Worrying About Green Jobs in Boulder, CO

If there is a laboratory of the America of tomorrow, it is here. Boulder is one of the “greenest” cities in the United States. More than ever, people ride bikes, recycle, and invent. “Green is the new gold”: the green rush succeeded the gold rush. Many large American scientific institutions are located here, including the “crown jewel,” as Democratic Governor Bill Ritter says: the National Renewable Energy Laboratory.

At an altitude of 1650 meters, Boulder mixes intellectuals and athletes. On campus, one crosses paths with Nobel Prize physicists (2001, 2005) as well as climbers. Or perhaps one of the fourteen scientists who participated in the UN intergovernmental panel on climate change (2007 Nobel Peace Prize with Al Gore). In 2002, Boulder adopted its own “Kyoto resolution.” Four years later, it became the first city in the United States to pay a tax on carbon dioxide emissions (proportional to property taxes).

As often happens in the West, innovations come from the population, which applies pressure through a referendum. In November 2004, although the majority voted for George Bush, Boulder’s inhabitants adopted Amendment 37, which mandated that 10% of electricity consumed come from renewable energy. At first, the company X-Cel attempted to oppose it. Now, the firm promotes the “Smart Grid City,” the first of its kind in the United States.

Lawyer Dennis Arfmann is one of the smart grid’s pioneers.

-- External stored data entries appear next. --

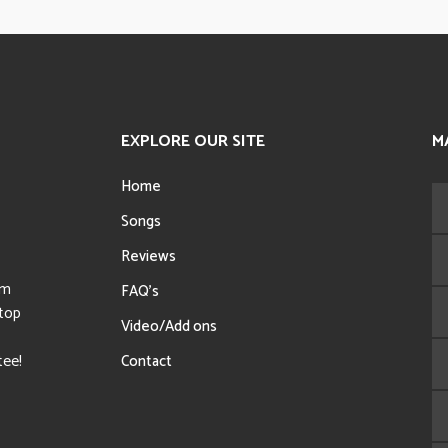
EXPLORE OUR SITE
M
Home
Songs
Reviews
sm
FAQ’s
 top
Video/Add ons
tee!
Contact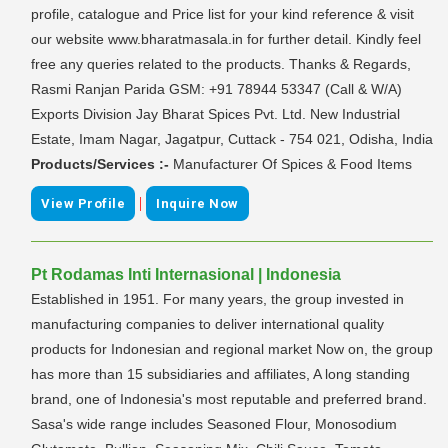
profile, catalogue and Price list for your kind reference & visit
our website www.bharatmasala.in for further detail. Kindly feel
free any queries related to the products. Thanks & Regards,
Rasmi Ranjan Parida GSM: +91 78944 53347 (Call & W/A)
Exports Division Jay Bharat Spices Pvt. Ltd. New Industrial
Estate, Imam Nagar, Jagatpur, Cuttack - 754 021, Odisha, India
Products/Services :-
Manufacturer Of Spices & Food Items
|
View Profile
Inquire Now
Pt Rodamas Inti Internasional | Indonesia
Established in 1951. For many years, the group invested in
manufacturing companies to deliver international quality
products for Indonesian and regional market Now on, the group
has more than 15 subsidiaries and affiliates, A long standing
brand, one of Indonesia's most reputable and preferred brand.
Sasa's wide range includes Seasoned Flour, Monosodium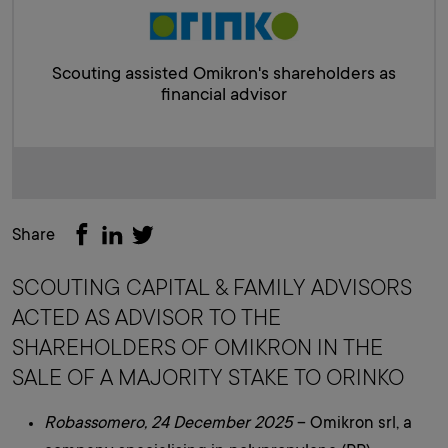
Scouting assisted Omikron's shareholders as
financial advisor
Share
SCOUTING CAPITAL & FAMILY ADVISORS
ACTED AS ADVISOR TO THE
SHAREHOLDERS OF OMIKRON IN THE
SALE OF A MAJORITY STAKE TO ORINKO
Robassomero, 24 December 2025
– Omikron srl, a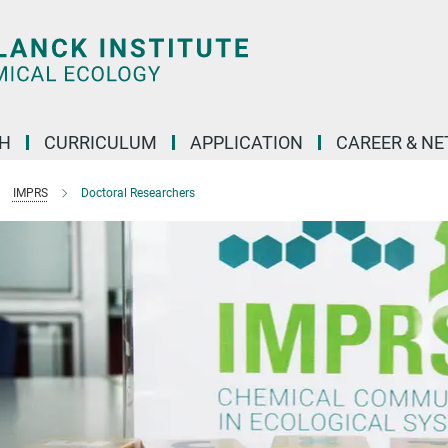
H
CURRICULUM
APPLICATION
CAREER & N
IMPRS
Doctoral Researchers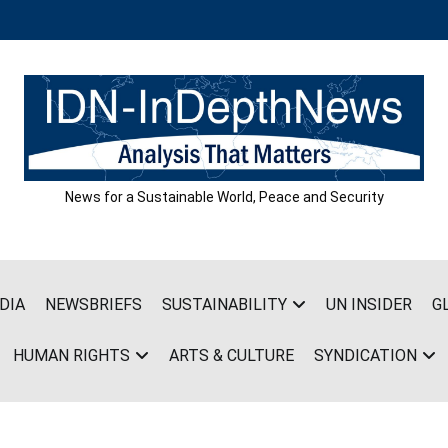
News for a Sustainable World, Peace and Security
DIA
NEWSBRIEFS
SUSTAINABILITY
UN INSIDER
G
HUMAN RIGHTS
ARTS & CULTURE
SYNDICATION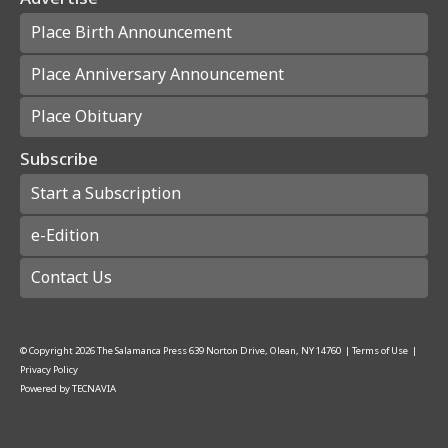
Place Birth Announcement
Place Anniversary Announcement
Place Obituary
Subscribe
Start a Subscription
e-Edition
Contact Us
© Copyright
2026
The Salamanca Press
639 Norton Drive, Olean, NY 14760
|
Terms of Use
|
Privacy Policy
Powered by
TECNAVIA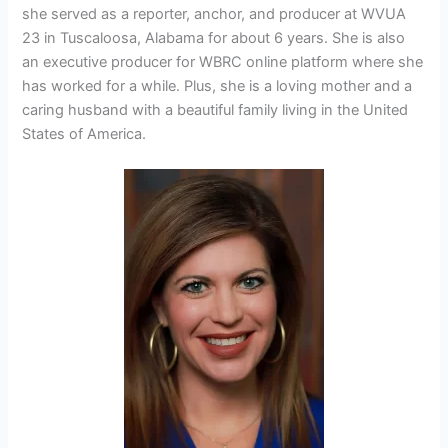
she served as a reporter, anchor, and producer at
WVUA
23 in Tuscaloosa, Alabama for about 6 years. She is also
an executive producer for WBRC online platform where she
has worked for a while. Plus, she is a loving mother and a
caring husband with a beautiful family living in the United
States of America.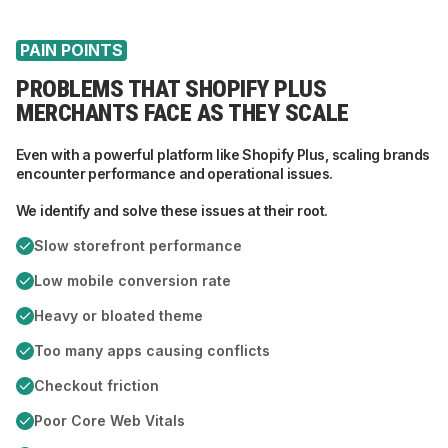
PAIN POINTS
PROBLEMS THAT SHOPIFY PLUS
MERCHANTS FACE AS THEY SCALE
Even with a powerful platform like Shopify Plus, scaling brands
encounter performance and operational issues.
We identify and solve these issues at their root.
Slow storefront performance
Low mobile conversion rate
Heavy or bloated theme
Too many apps causing conflicts
Checkout friction
Poor Core Web Vitals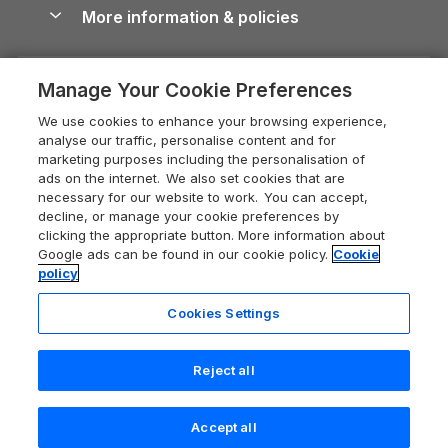
Conwy Guide
More information & policies
Careers
Dog-Friendly Cottages
Devon Holiday Cottages
Cornwall Guide
Privacy policy
Press & media
Dog-Friendly Log Cabins
Whitby Holiday Cottages
Cotswolds Guide
Manage Your Cookie Preferences
Cookie policy
What our customers say
Holiday Cottages with Pools
Holiday Cottages in the Cotswolds
Devon Guide
We use cookies to enhance your browsing experience,
Manage cookie preferences
Last Minute Holidays
Heart of England Cottage Holidays
analyse our traffic, personalise content and for
Dorset Guide
marketing purposes including the personalisation of
Supply chain transparency
Lodges with Hot Tubs
Holiday Cottages in Cumbria
ads on the internet. We also set cookies that are
Edinburgh Guide
necessary for our website to work. You can accept,
Booking conditions
Log Cabin Holidays
Dorset Holiday Cottages
decline, or manage your cookie preferences by
England Guide
clicking the appropriate button. More information about
Legal
Luxury Cottages
Somerset Holiday Cottages
Google ads can be found in our cookie policy.
Cookie
Ireland Guide
policy
Travel insurance
Secluded Cottages
Isle of Wight Holiday Cottages
Isle of Wight Guide
Cookies Settings
Self-Catering Accommodation
Sykes Cottages
Holiday Cottages East Anglia
Lake District Guide
Registration No: 04469189
Short Cottage Breaks
Norfolk Holiday Cottages
Reject all
VAT Registration No: 204 9794 88
Llandudno Guide
One City Place, Chester, Cheshire, CH1 3BQ, United Kingdom
New Forest Cottage Holidays
Norfolk Guide
© 2026 All rights reserved
Check availability
Accept all
Anglesey Cottages
Northumberland Guide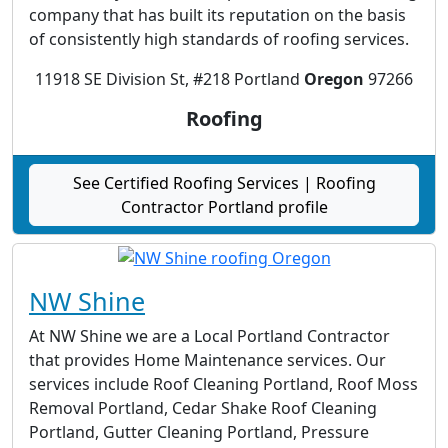
company that has built its reputation on the basis
of consistently high standards of roofing services.
11918 SE Division St, #218 Portland
Oregon
97266
Roofing
See Certified Roofing Services | Roofing
Contractor Portland profile
NW Shine
At NW Shine we are a Local Portland Contractor
that provides Home Maintenance services. Our
services include Roof Cleaning Portland, Roof Moss
Removal Portland, Cedar Shake Roof Cleaning
Portland, Gutter Cleaning Portland, Pressure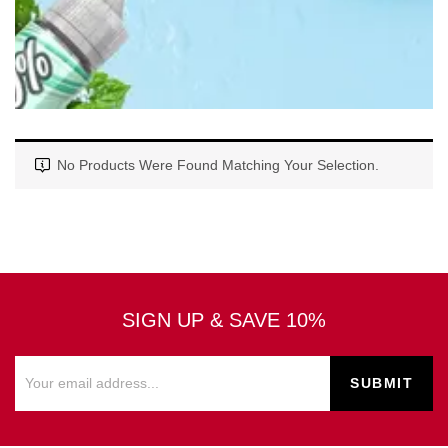
No Products Were Found Matching Your Selection.
SIGN UP & SAVE 10%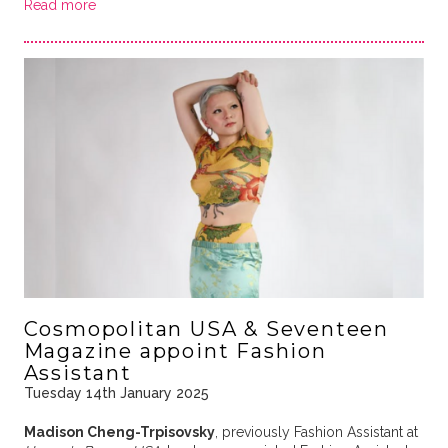
Read more
Cosmopolitan USA & Seventeen
Magazine appoint Fashion
Assistant
Tuesday 14th January 2025
Madison Cheng-Trpisovsky
, previously Fashion Assistant at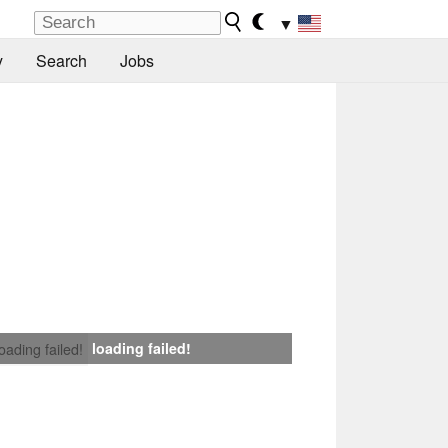
▼
y
Search
Jobs
loading failed!
loading failed!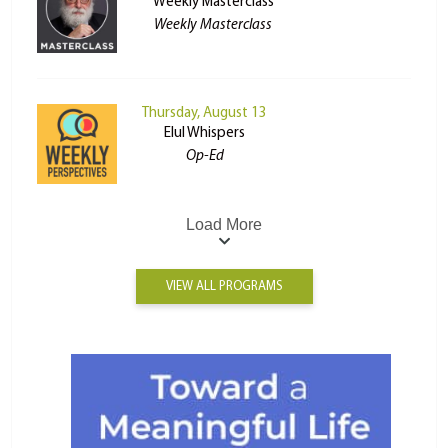
Weekly Masterclass
Weekly Masterclass
Thursday, August 13
Elul Whispers
Op-Ed
Load More
VIEW ALL PROGRAMS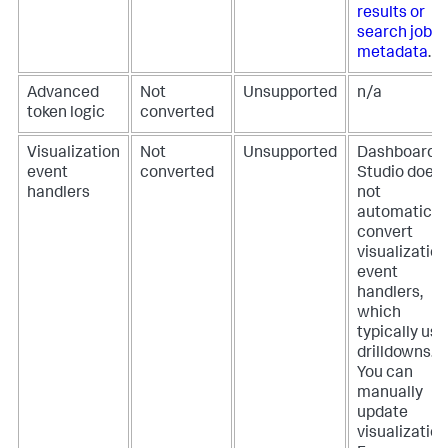
results or
search job
metadata
.
Advanced
Not
Unsupported
n/a
token logic
converted
Visualization
Not
Unsupported
Dashboard
event
converted
Studio does
handlers
not
automatical
convert
visualization
event
handlers,
which
typically use
drilldowns.
You can
manually
update
visualization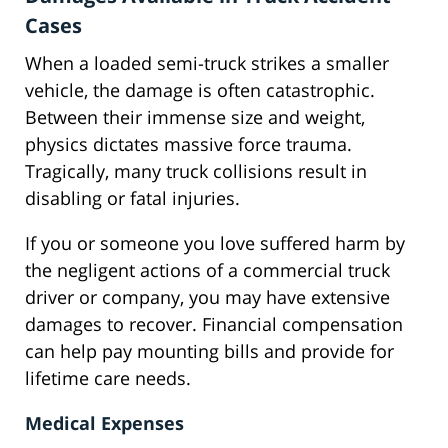
Cases
When a loaded semi-truck strikes a smaller
vehicle, the damage is often catastrophic.
Between their immense size and weight,
physics dictates massive force trauma.
Tragically, many truck collisions result in
disabling or fatal injuries.
If you or someone you love suffered harm by
the negligent actions of a commercial truck
driver or company, you may have extensive
damages to recover. Financial compensation
can help pay mounting bills and provide for
lifetime care needs.
Medical Expenses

In 2007, he installed solar panels on his house. He benefited from a company subsidy and tax reduction from the federal government. He only paid for 30% of the total financing (or $14,000, around 9000 Euros). In one year, not only did he not pay for any energy, but he sold electricity back to the company. This is the democratization direction praised by Al Gore, a system in which individuals contribute to general consumption. But decentralization cannot last. X-Cel expects to build its own solar factory.

Dennis Arfmann codirects the “climate change” division of one of the major legal offices in the United States, Hogan and Hartson, a firm that employs 1,200 lawyers around the world. The unit was created in 2002 with the adoption of the Kyoto protocol. “The private sector wants to understand and prepare,” he explains. The firm also helped to establish the legal framework for carbon markets in Russia and Eastern Europe.

From his office on Walnut Street, the lawyer helps large industrialists and financiers with new energy, against competition for turbines and batteries that still lack “green” stock. One of the clients of Berkshire Hathaway, billionaire Warren Buffet’s firm, just purchased 10% of the shares in a Chinese battery factory. Vestas, the Danish turbine manufacturer, expects to open two new factories in Colorado, which will create 1,500 “green jobs” that the candidates promoted – before the crisis – as being the basis of the increase. East of Colorado, on agricultural land, hopelessly flat, farmers are now profiting from their land by distributing rights to push the development of windmills. Foreshadowing the Midwest of tomorrow, Colorado is reinventing agricultural areas into “green basins.”

No matter who the next president is, Congress is looking into what the Bush administration always refused: constraining legislation, aimed at reducing emissions here by 80% by 2050, and installing a CO2 market. The financial crisis is in the process of questioning these perspectives again. Certain Republicans are starting to say that imposing limits on emissions could increase the cost of energy, which to them does not seem like a good idea at the moment. Democrats recognize that the sale mechanism of bids for permission to emit is probably compromised.

In the private sector is incertitude. “A certain number of projects we are working on are postponed,” explains Dennis Arfmann, for example, the “clean carbon” project in Wyoming, which he was working on. Nonetheless, the lawyer shows the letter signed by 153 Democratic representatives on October 2. On the eve of the vote on the plan to stabilize Wall Street, these elected officials attempted to let it be known that they will not accept the next administration pushing to the background what should be the “new” new economy.